О законопослушании — Владыко, я много думал о
нашей прошлой беседе, и вот что не дает мне покоя. Вы говорите, что рыба гниет
с головы и выздоровление следует тоже начинать с головы. Это звучит разумно,
но, по-моему, общественное устройство более напоминает не рыбу, а некое здание.
— Истинно так.
— А если так, то хорош ли выйдет дом, который
строят, начиная от венца?
— Нехорош, сын мой, и я очень рад, что вы
дошли до сего сами, без моих подсказок. Одним «аппаратом», как бы расчудесен он
ни был, кривду не распрямишь. Нужно, чтобы большинство захотело того же, чего
хотите вы, и тогда усилия ваши и ваших помощников будут встречать не
противление, а поддержку.
— Но всяк хочет своего, и у каждого своя выгода!
Многим, очень многим удобнее и привычнее жить так, как они живут — повиноваться
не законной власти, а «нужным людям». Так оно выходит проще и дешевле и для
купцов, и для торговцев, и для промышленников, и для мещанства. Разве всех их
переубедишь? Они и слушать не станут.
— И не надо переубеждать. У нас в России
словам не верят, тем более если они исходят от начальства. Основа прочного
жизнеустройства, сын мой, состоит в добровольном законопослушании.
— О, владыко! О чем вы толкуете? Какое может
быть в России добровольное законопослушание?
— Да такое же, как в дорогой вашему сердцу
Швейцарии!
— Нет, право, отче, не сердитесь. Но мне
хотелось бы, чтобы мы говорили не об идеальных схемах, а о шагах, могущих иметь
практические последствия.
— Именно об этом я и излагаю. Добровольное
исполнение закона — не следствие высокой сознательности обывателей, а всего
лишь признак того, что людям выгоднее соблюдать сей закон, нежели его нарушать.
И если вы призадумаетесь, то увидите, что у нас в России повсеместно нарушаются
отнюдь не все законы, а лишь некоторые. Или не так?
— Пожалуй, что и так. Прежде, до отмены
монопольной торговли на водку, многие изготавливали самогон и тайком продавали,
но теперь этого нет. Однако где нечисты девять из десяти россиян, так это при
уплате податей и сборов. Тут уж вы, отче, спорить не станете.

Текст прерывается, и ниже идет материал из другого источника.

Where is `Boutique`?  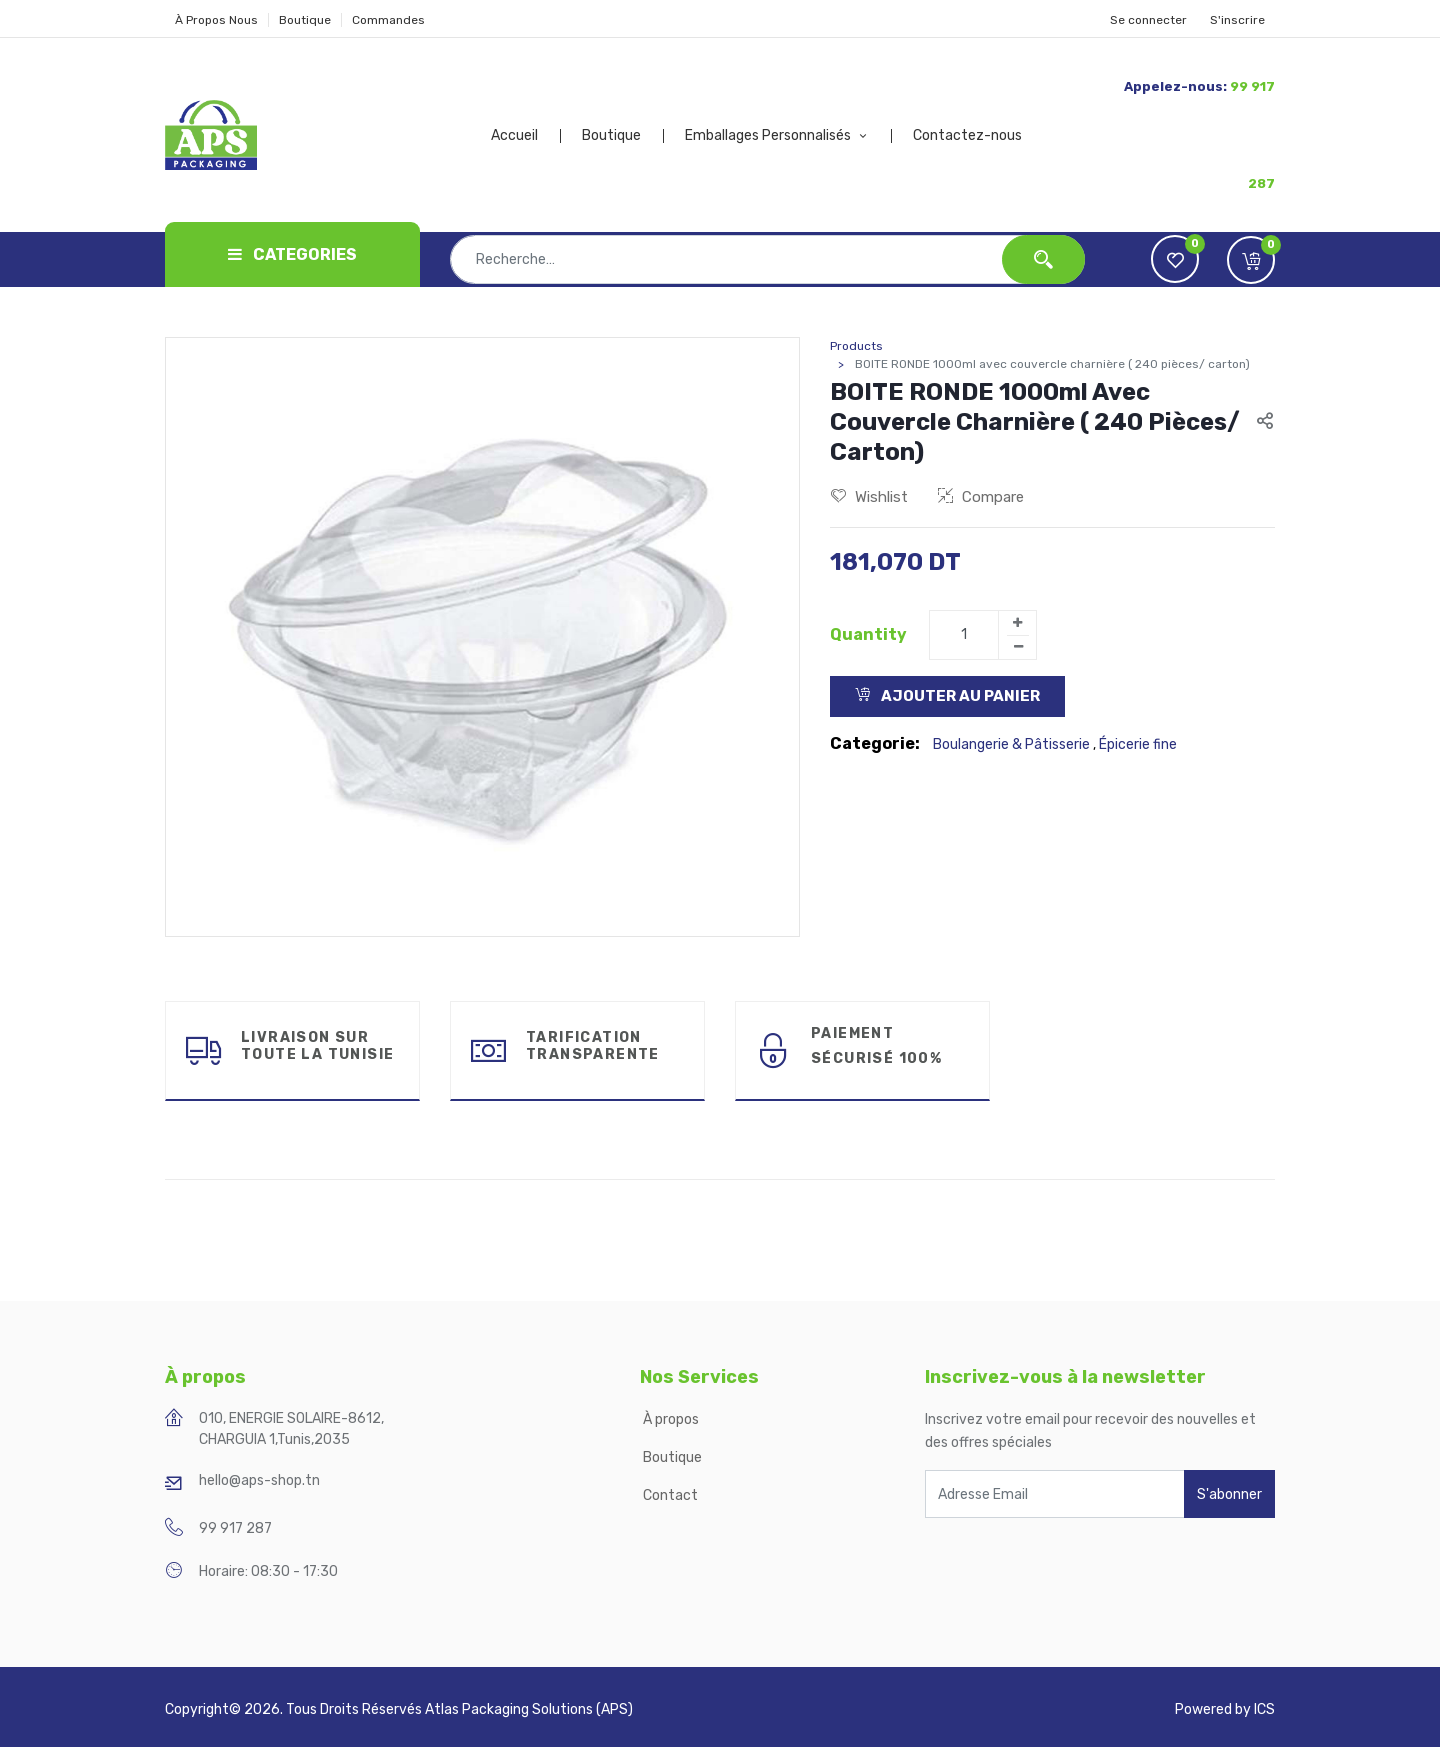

— Не только не стану, сын мой, но и скажу вам,
что вы безошибочно определили самый исток болезни, называемой беззаконием.
Убивают единицы, воруют тоже немногие, но вот платить все бессчетные подати,
акцизы и пошлины, многие из коих нелепы и непомерны, не хочет никто. От этого
весь вред и происходит: и взяточничество, и оскудение казны, и те самые «нужные
люди», на которых ни вы, ни ваши предшественники не сумели сыскать управу. А
наипачий вред проистекает оттого, что, как вы верно заметили, девять из десяти
человеков чувствуют себя нарушителями закона. Сие означает, что закон им не
защита, а устрашение, и сами они уже не уважаемые члены общества, но воришки,
коих суд и полиция в любой миг могут призвать к ответу. На том нужные люди и
держатся: им-то доподлинно известно, кто и сколько казне недоплатил. Берут они
за свое знание поменее, чем государство, да и от слуг закона нарушителей
оберегают. Вот и выходит, что общество наше сплошь из воришек состоит, которыми
разбойники управляют. Будет человек себя уважать, если сам про себя знает, что
он воришка и взяткодатель? Нет, Антон Антонович, не будет — ни себя, ни законы.
— Но тут ведь ничего не сделаешь!
— Слышу в вашем голосе отчаяние, и совершенно
напрасно. Сделать же нужно вот что: назначить на всякого податного, кем он ни
будь, единый налог, невеликий, заранее известный и взимаемый сразу, со всех
выплат, выдач, сделок и доходов. И дань эта должна не превышать одной десятой,
потому что святая церковь еще со стародавних времен на богатом своем опыте
проверила и убедилась: десятину человек платить согласится, а больше — ни в
какую, даже под страхом кары Отца Небесного. А это значит, что и искушать
нечего. Вот пусть и вам платят десятину. Кто бедный и десять рублей в месяц еле
добывает, с того берите рублишко, а кто миллион заколачивает — с того можно сто
тысяч взять, но такого человека и особенно поблагодарить нужно, уважение ему
оказать, потому что на его предприимчивости и рачительности государство стоит.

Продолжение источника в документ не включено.